--- DATA RECORDS Enclosed Below ---

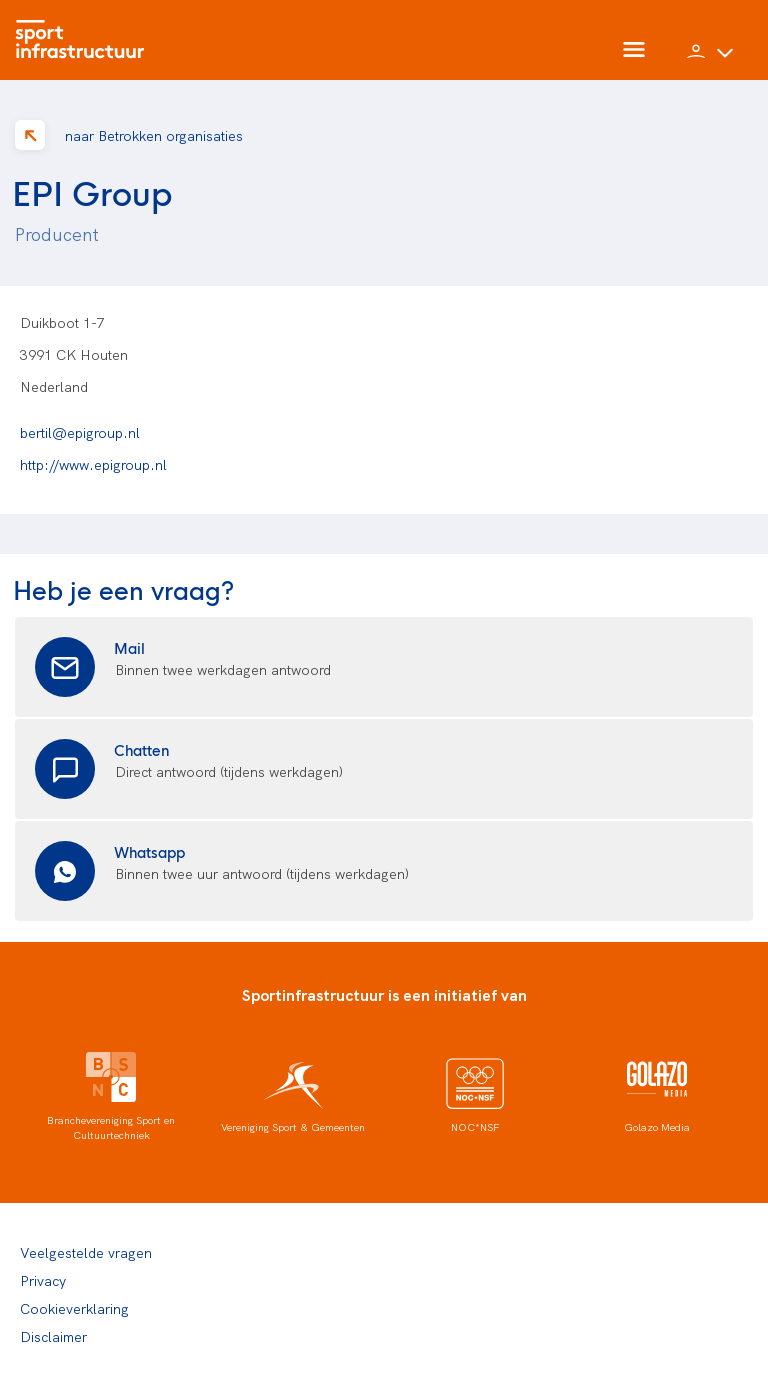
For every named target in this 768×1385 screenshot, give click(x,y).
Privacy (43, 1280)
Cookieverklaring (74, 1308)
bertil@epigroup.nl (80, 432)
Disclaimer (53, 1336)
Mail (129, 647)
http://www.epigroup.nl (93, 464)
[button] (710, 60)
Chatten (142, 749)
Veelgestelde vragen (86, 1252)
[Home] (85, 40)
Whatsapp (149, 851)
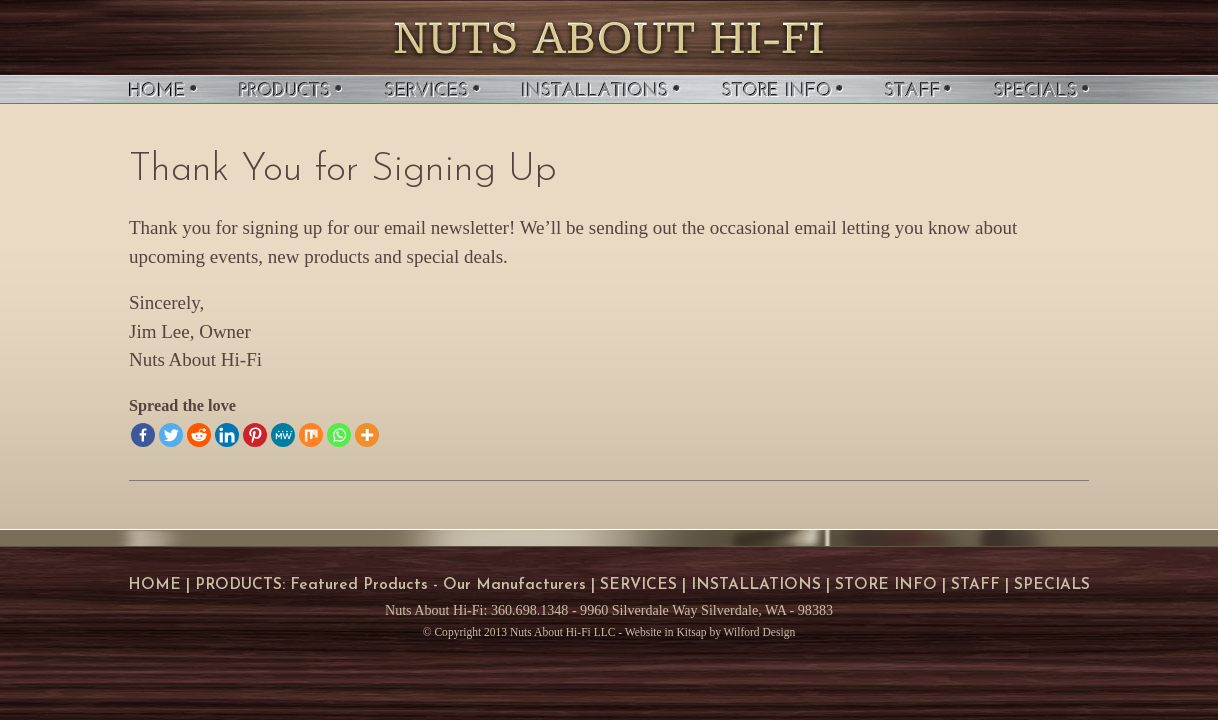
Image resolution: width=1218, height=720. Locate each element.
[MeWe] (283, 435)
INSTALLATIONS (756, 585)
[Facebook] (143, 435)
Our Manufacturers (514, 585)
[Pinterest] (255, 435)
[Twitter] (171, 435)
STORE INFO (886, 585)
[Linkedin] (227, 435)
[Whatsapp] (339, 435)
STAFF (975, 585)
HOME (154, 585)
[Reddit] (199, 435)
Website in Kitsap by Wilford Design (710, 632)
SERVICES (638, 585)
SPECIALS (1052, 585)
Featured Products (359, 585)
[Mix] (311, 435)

--- End of Enclosed DATA RECORDS ---

» **THE PROBLEM**
Return every entry above word for word, leaving pictures out.

» **EXPECTED ANSWER**
For every named target in this 768×1385 screenshot, give click(x,y).
Privacy (43, 1280)
Cookieverklaring (74, 1308)
bertil@epigroup.nl (80, 432)
Disclaimer (53, 1336)
Mail (129, 647)
http://www.epigroup.nl (93, 464)
[button] (710, 60)
Chatten (142, 749)
Veelgestelde vragen (86, 1252)
[Home] (85, 40)
Whatsapp (149, 851)
Image resolution: width=1218, height=720. Locate each element.
[MeWe] (283, 435)
INSTALLATIONS (756, 585)
[Facebook] (143, 435)
Our Manufacturers (514, 585)
[Pinterest] (255, 435)
[Twitter] (171, 435)
STORE INFO (886, 585)
[Linkedin] (227, 435)
[Whatsapp] (339, 435)
STAFF (975, 585)
HOME (154, 585)
[Reddit] (199, 435)
Website in Kitsap by Wilford Design (710, 632)
SERVICES (638, 585)
SPECIALS (1052, 585)
Featured Products (359, 585)
[Mix] (311, 435)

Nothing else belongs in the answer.